┌─ Listed entries

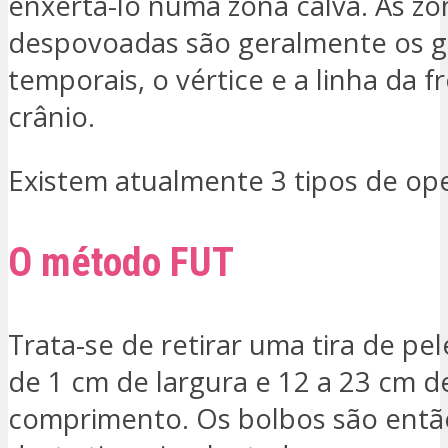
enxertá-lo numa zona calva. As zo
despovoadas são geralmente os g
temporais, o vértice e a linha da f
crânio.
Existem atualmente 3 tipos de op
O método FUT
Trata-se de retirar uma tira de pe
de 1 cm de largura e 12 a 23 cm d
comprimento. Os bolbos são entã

└─
┌─ Listed entries

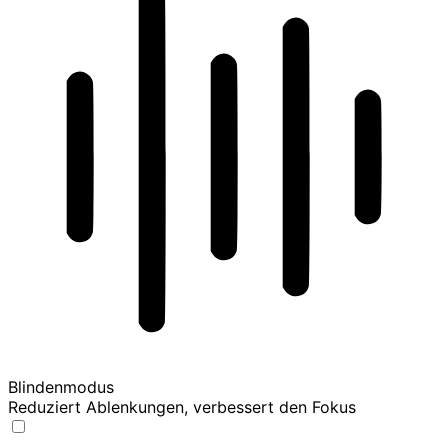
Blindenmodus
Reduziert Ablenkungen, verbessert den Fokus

└─

*Problem statement*
From the records above, copy out the line with "enxertá-lo numa zona calva. As zo", the line with "comprimento. Os bolbos são entã", and every line between them, word for word.

*Result below*
enxertá-lo numa zona calva. As zo
despovoadas são geralmente os g
temporais, o vértice e a linha da f
crânio.
Existem atualmente 3 tipos de op
O método FUT
Trata-se de retirar uma tira de pe
de 1 cm de largura e 12 a 23 cm d
comprimento. Os bolbos são entã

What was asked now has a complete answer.